Work through the material below and count the lines holding the word "tham"; give that count and nothing more.

====================

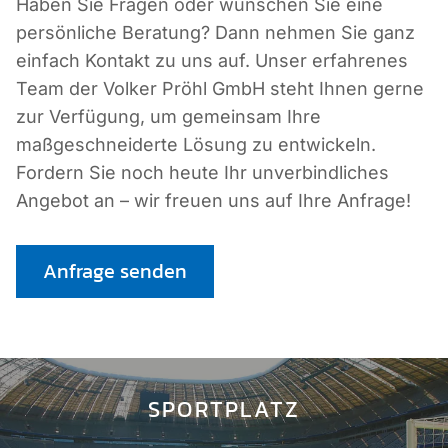
Haben Sie Fragen oder wünschen Sie eine
persönliche Beratung? Dann nehmen Sie ganz
einfach Kontakt zu uns auf. Unser erfahrenes
Team der Volker Pröhl GmbH steht Ihnen gerne
zur Verfügung, um gemeinsam Ihre
maßgeschneiderte Lösung zu entwickeln.
Fordern Sie noch heute Ihr unverbindliches
Angebot an – wir freuen uns auf Ihre Anfrage!
Anfrage senden
SPORTPLATZ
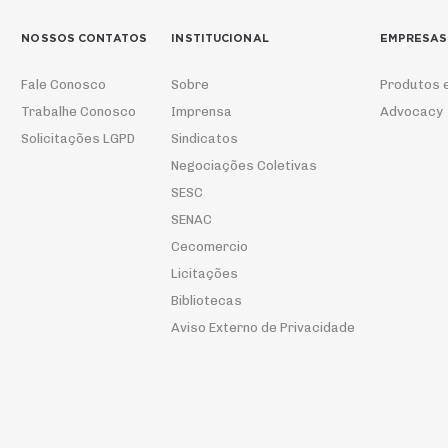
NOSSOS CONTATOS
INSTITUCIONAL
EMPRESAS
Fale Conosco
Sobre
Produtos 
Trabalhe Conosco
Imprensa
Advocacy
Solicitações LGPD
Sindicatos
Negociações Coletivas
SESC
SENAC
Cecomercio
Licitações
Bibliotecas
Aviso Externo de Privacidade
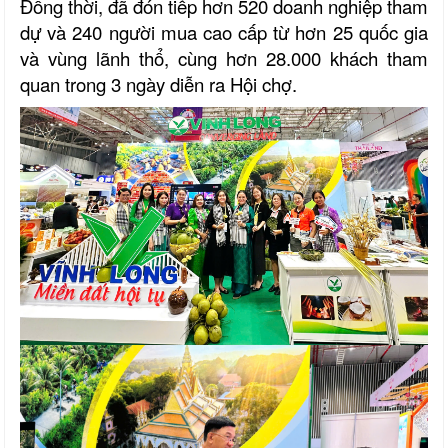
Đồng thời, đã đón tiếp hơn 520 doanh nghiệp tham
dự và 240 người mua cao cấp từ hơn 25 quốc gia
và vùng lãnh thổ, cùng hơn 28.000 khách tham
quan trong 3 ngày diễn ra Hội chợ.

====================

WRITTEN ANSWER
2